Crop Over is the height of Barbados holiday celebrations, even more so than Independence Day. Two days, two working days, are given over to the fete much like Carnival in Trinidad with music, nearly butt naked dancing and copious amounts of alcohol to whet the appetite for excitement and celebration. I watched it all on TV. Yeah, I know, lame. But I couldn't really think of any way to participate this year. Most of the jumping--walking, marching, and dancing in the parade--would take place far from home and Didier, sure of mysterious illnesses that would suddenly befall scheduled workers, was on the job. While I have been ambivalent about Barbados, I respect holidays and traditions, and hoped to experience the real Crop Over in some way.
From my end, all I saw were closed shops and banks, empty streets, a quiet Holetown, and ex-pats scrambling to get together. Many had already been part of Crop Over in years passed and just wanted to get on with their lives today and some were in situations like mine, just not really willing to bus the girls to Bridgetown for bacchanalia in the heat, rain, and crowds, though the rain and wind probably gave the jumpers some break from this broiling heat and humidity.
That was yesterday. Today, the banks and stores are still closed. I imagine there is quite a lot of recuperating going on on the island today. Even better for us. Because today, we ladies had a special treat. We met up, well actually, we were picked up by my friend and the girls' swimming instructor, Wendy and her two little girls, both former classmates of Lily's, and taken to the beach at Sandy Lane. Sandy Lane is an incredibly posh hotel on the island, actually THE posh hotel which also has a housing development full of lovely homes and a golf course and all things lovely on Barbados. It is truly stunning. Tiger Woods, God bless him, got married at Sandy Lane, and though he unsuccessful prevented people from taking the access road through the property to prevent paparazzi et al from getting in, he was able to shut down the rest of the place. I can see why he'd want to. It is gorgeous and well maintained. It's where all the British celebrities stay when they are here. (And they are here much more than anyone from America.) The beach is lovely and today was quite calm and quiet.
The girls got to playing straight away and we all got in the water, it being too gorgeous to resist. Wendy is right up my alley, something I surely haven't said much since arriving here. She is funny and witty and we found we had more in common than we'd known. I don't feel like I have to be selective about what I share, trying to protect her from my potty mouth and sarcasm and felt I could be more forthright about our life here.
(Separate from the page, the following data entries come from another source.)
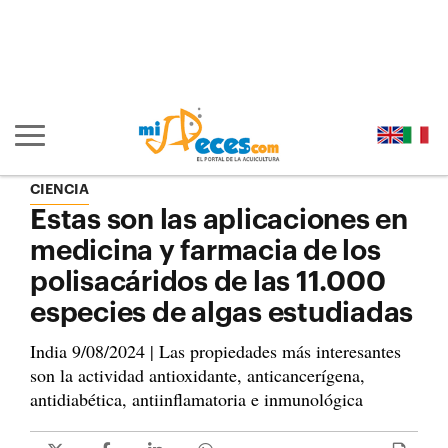
Ir al contenido principal de la página (alt + s)
Ir a la cabecera de la página (alt + c)
Ir al pie de la página (alt + p)
Ir al menú principal (alt + u)
Mostrar/ocultar navegación principal
CIENCIA
Estas son las aplicaciones en
medicina y farmacia de los
polisacáridos de las 11.000
especies de algas estudiadas
India 9/08/2024 | Las propiedades más interesantes
son la actividad antioxidante, anticancerígena,
antidiabética, antiinflamatoria e inmunológica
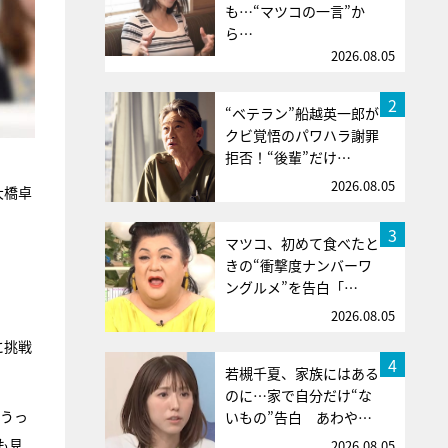
も…“マツコの一言”か
ら…
2026.08.05
2
“ベテラン”船越英一郎が
クビ覚悟のパワハラ謝罪
拒否！“後輩”だけ…
2026.08.05
大橋卓
3
マツコ、初めて食べたと
きの“衝撃度ナンバーワ
ングルメ”を告白「…
2026.08.05
に挑戦
4
若槻千夏、家族にはある
のに…家で自分だけ“な
やうっ
いもの”告白 あわや…
も見
2026.08.05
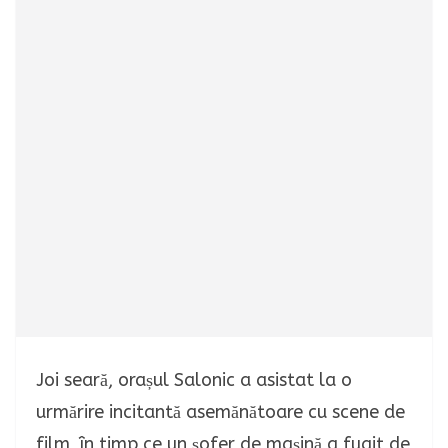
Joi seară, orașul Salonic a asistat la o
urmărire incitantă asemănătoare cu scene de
film, în timp ce un șofer de mașină a fugit de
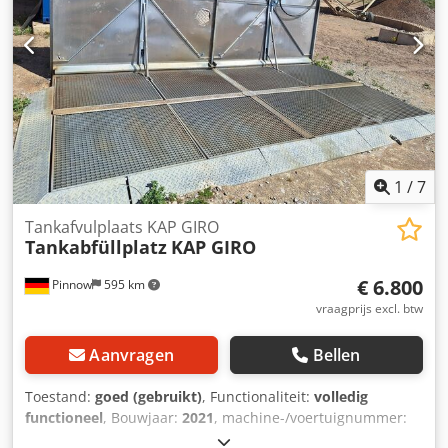
1
/
7
Tankafvulplaats KAP GIRO
Tankabfüllplatz
KAP GIRO
€ 6.800
Pinnow
595 km
vraagprijs excl. btw
Aanvragen
Bellen
Toestand:
goed (gebruikt)
, Functionaliteit:
volledig
functioneel
, Bouwjaar:
2021
, machine-/voertuignummer:
305642
, SEPPELER - Tankvulplaats Max. wieldruk: 6500 kg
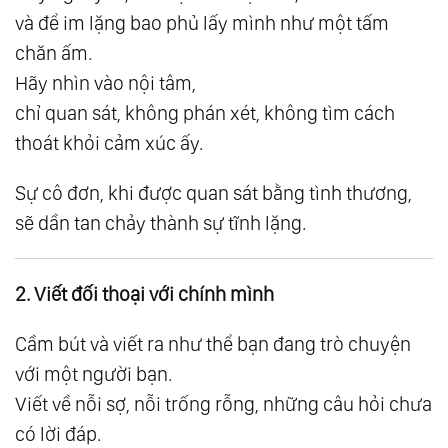
và để im lặng bao phủ lấy mình như một tấm
90.
Chứng Ngộ 01: Hành Trình Từ Biết Đến
chăn ấm.
Sống
Hãy nhìn vào nội tâm,
91.
Chứng Ngộ 02: Sáu Nấc Thang Chuyển
chỉ quan sát, không phán xét, không tìm cách
Hóa Nội Tâm
thoát khỏi cảm xúc ấy.
92.
Chứng Ngộ 03: Đối Diện Với Bóng Tối
93.
Chứng Ngộ 04: Khi Thử Thách Trở Thành
Sự cô đơn, khi được quan sát bằng tình thương,
Món Quà
sẽ dần tan chảy thành sự tĩnh lặng.
94.
Chứng Ngộ 05: Buông - Bước Ngoặt Của
Hành Trình Chứng Ngộ
2. Viết đối thoại với chính mình
95.
Chứng Ngộ 06: Tự Do - Trạng Thái Tự
Cầm bút và viết ra như thể bạn đang trò chuyện
Nhiên Của Tâm
với một người bạn.
96.
Phần Viii - Giác Ngộ
Viết về nỗi sợ, nỗi trống rỗng, những câu hỏi chưa
97.
Phần Ix - Suy Ngẫm Và Cảm Ngộ
có lời đáp.
98.
Tầng 1: Nhìn Lại Chính Mình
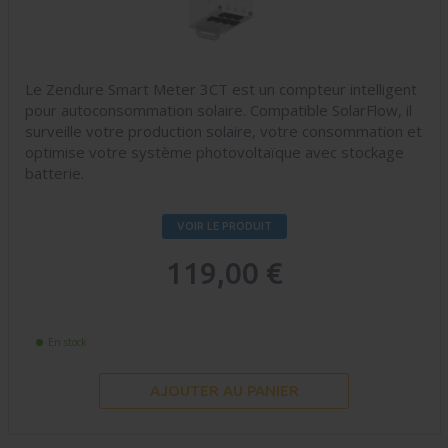
Le Zendure Smart Meter 3CT est un compteur intelligent
pour autoconsommation solaire. Compatible SolarFlow, il
surveille votre production solaire, votre consommation et
optimise votre système photovoltaïque avec stockage
batterie.
VOIR LE PRODUIT
119,00 €
En stock
AJOUTER AU PANIER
There is a lot of pretense in Barbados. Surely everywhere, but there is a facade I think quite common in resort communities where people either pretend to have more than they do, to be happier than they are, to adore everything they experience on a daily basis and give you a look of repulsion if you say you think the emperor is really not wearing any clothes. Now I am certainly a great pretender, I made my living that way for a time, but I have missed honest, open dialogue, irreverence, and just shit-talking. I have always needed to talk it out to figure it out and I find the more I have been able to do that of late, the better being here has been. Better. I am not selling the farm just yet.
It was a lovely morning with just one meltdown, finally not mine or Lily's, and I arrived home happy, contented, and absolutely burnt a nice chocolate brown. My little caramel and milk chocolate dewdrops were satisfied too. Now isn't that a way to spend a holiday.